Begitu pun hal lain seperti restisius dengan jalur prestasi dari perlombaan dalam kebaikan, termasuk mempertahankan harga diri untuk menempuh jalan yang mengangkat harkat martabat. Suatu sumber internet menyebut bahwa secara sejarah carok adalah metode yang diberlakukan penjajah kepada pribumi setempat, yaitu dengan cara mengadu. Terdapat jejak koloni dalam sejarah lahirnya tradisi carok dapat diambil makna bahwa hal tersebut merupakan cara penjajah yang diberlakukan terhadap pribumi. Suatu metode dari koloni yang keji terhadap masyarakat atau pendusuk asli.
Persoalannya adalah Ekspose yang dilakukan pihak media, menunjukkan sikap berlebihan, bahkan dapat memicu persoalan lanjutan atau persoalan lain. Akibat yang ditimbulkan bukan hanya internal etnis pelaku budaya atau cara tersebut namun dapat meluas di luarnya termasuk terhadap para perantau dari dari daerah tersebut seantero negeri ini. Bukan hanya itu, penyajian berita atas berbagai kejadian tersebut dalam melahirkan suatu sikap yang kontraproduktif yaitu kondisi yang menakutkan dan mengerikan tentang pertarungan antar sesama manusia.
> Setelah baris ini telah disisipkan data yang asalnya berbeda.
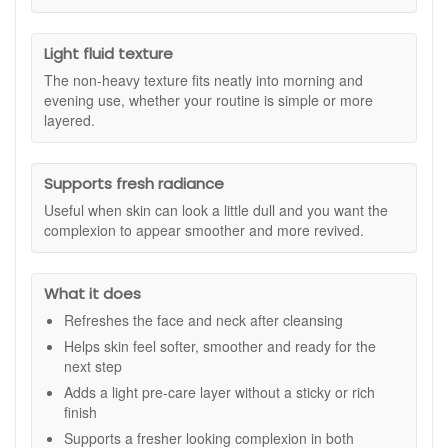
the brand’s Protective Ring System, as stated, to support a
fresher, more radiant looking complexion. The fluid texture
applies easily to the face and neck and helps create a well-
Light fluid texture
prepared base for the rest of your skincare, making it a
The non-heavy texture fits neatly into morning and
practical addition whether your routine is simple or more
evening use, whether your routine is simple or more
layered.
layered.
Suitable for:
All skin types and all ages, especially those
wanting a refreshing toner step to help skin feel prepared,
comfortable, and smooth before serum and moisturiser.
Supports fresh radiance
Benefits:
Useful when skin can look a little dull and you want the
complexion to appear smoother and more revived.
Freshens skin after cleansing:
Helps leave the
complexion feeling clean, comfortable, and ready for
the next steps in your routine.
What it does
Supports a smoother feel:
Helps skin feel softer and
better prepared for serum and moisturiser application.
Refreshes the face and neck after cleansing
Lightweight pre-care step:
Adds a fluid, non-heavy
Helps skin feel softer, smoother and ready for the
layer that fits easily into morning and evening use.
next step
Radiance support:
Helps the skin look fresher and
Adds a light pre-care layer without a sticky or rich
more revived when the complexion appears dull.
finish
Routine-friendly formula:
Works well in both simple
and more complete skincare routines.
Supports a fresher looking complexion in both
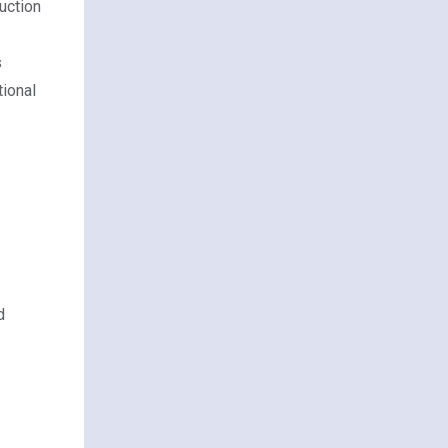
duction
s
tional
d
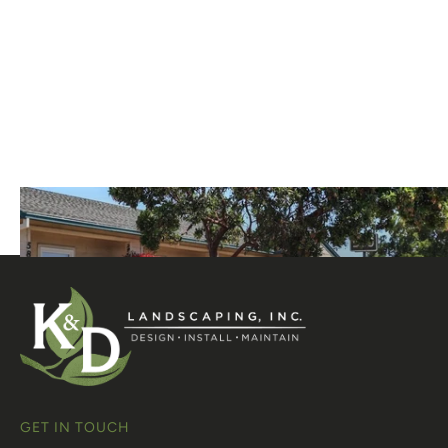
GET IN TOUCH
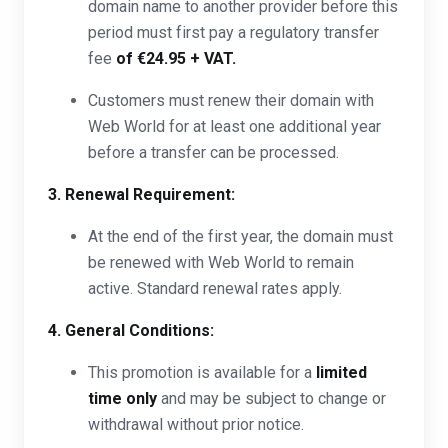
domain name to another provider before this
period must first pay a regulatory transfer
fee
of €24.95 + VAT.
Customers must renew their domain with
Web World for at least one additional year
before a transfer can be processed.
3. Renewal Requirement:
At the end of the first year, the domain must
be renewed with Web World to remain
active. Standard renewal rates apply.
4. General Conditions:
This promotion is available for a
limited
time only
and may be subject to change or
withdrawal without prior notice.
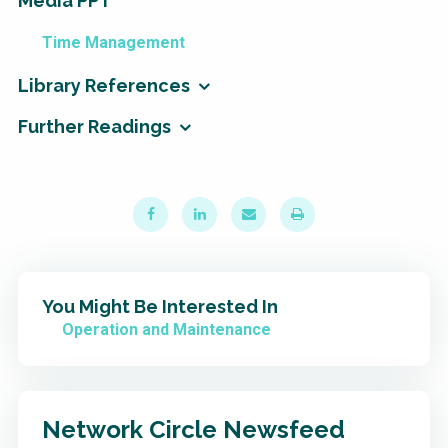
Media PPT
Time Management
Library References
Further Readings
You Might Be Interested In
Operation and Maintenance
Network Circle Newsfeed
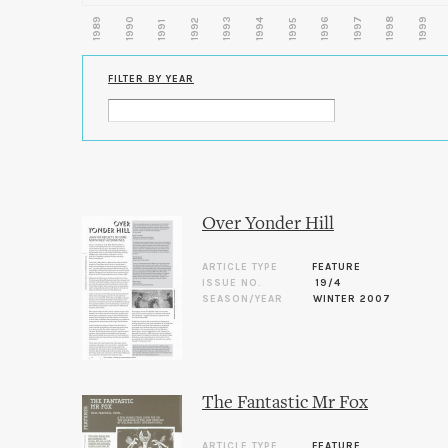
1989
1990
1993
1996
1997
1998
1999
1992
1994
1995
1991
FILTER BY YEAR
Over Yonder Hill
ARTICLE TYPE
FEATURE
ISSUE NO.
19/4
SEASON/YEAR
WINTER 2007
The Fantastic Mr Fox
ARTICLE TYPE
FEATURE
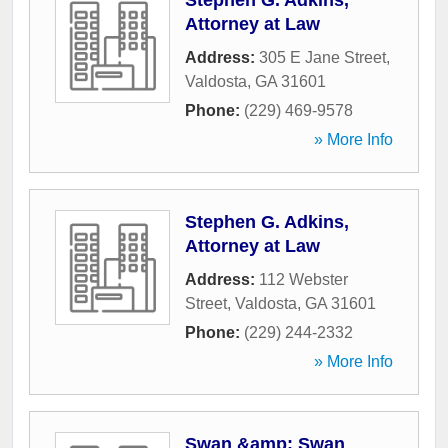
Stephen G. Adkins,
Attorney at Law
Address:
305 E Jane Street
,
Valdosta
,
GA
31601
Phone:
(229) 469-9578
» More Info
Stephen G. Adkins,
Attorney at Law
Address:
112 Webster
Street
,
Valdosta
,
GA
31601
Phone:
(229) 244-2332
» More Info
Swan &amp; Swan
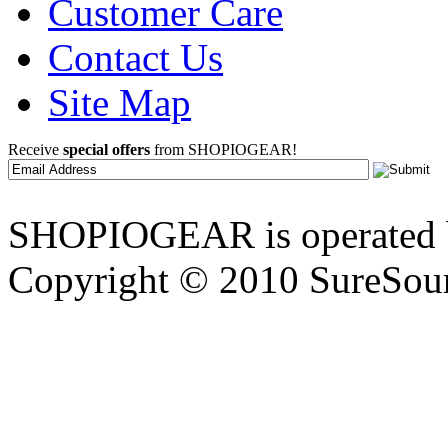
Customer Care
Contact Us
Site Map
Receive
special offers
from SHOPIOGEAR!
SHOPIOGEAR is operated 
Copyright © 2010 SureSour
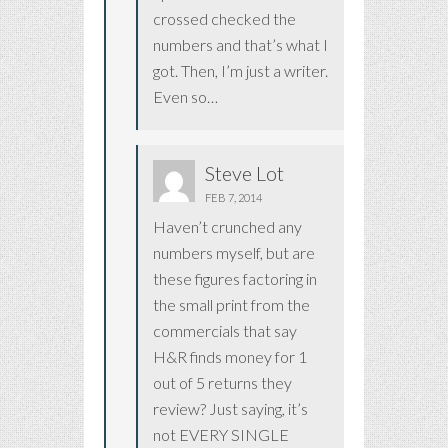
crossed checked the
numbers and that’s what I
got. Then, I’m just a writer.
Even so…
Steve Lot
FEB 7, 2014
Haven’t crunched any
numbers myself, but are
these figures factoring in
the small print from the
commercials that say
H&R finds money for 1
out of 5 returns they
review? Just saying, it’s
not EVERY SINGLE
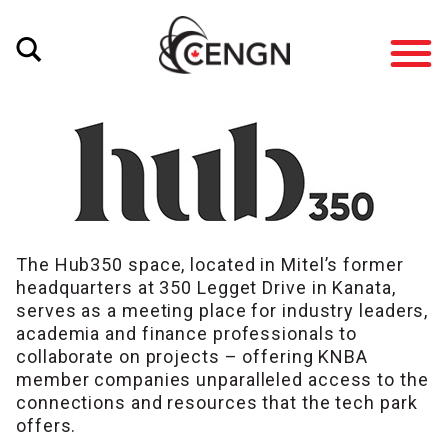
The Hub350 space, located in Mitel’s former
headquarters at 350 Legget Drive in Kanata,
serves as a meeting place for industry leaders,
academia and finance professionals to
collaborate on projects – offering KNBA
member companies unparalleled access to the
connections and resources that the tech park
offers.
Maka penting untuk media mengambil sikap proporsional dan profesional dalam penyajian berita dan menaruh perhatian berupa kehati-hatian terhadap kejadian-kejadian tertentu termasuk peristiwa carok ini. Lantaran bukan suatu yang perlu untuk dibanggakan, maka perilaku yang mengedepankan kekerasan, termasuk carok, warisan penjajah tersebut tidak untuk didorong media agar senantiasa populer di masyarakat dengan melakukan “ekspose” berlebih-lebihan dan jauh dari proporsional sajian berita, sebab demikian disebut penulis dalam artikel sebelumnya dengan kategori media setan yang menyeru dan “membisikkan” permusuhan dan kekacauan, “wal ya’uudzubillahi!”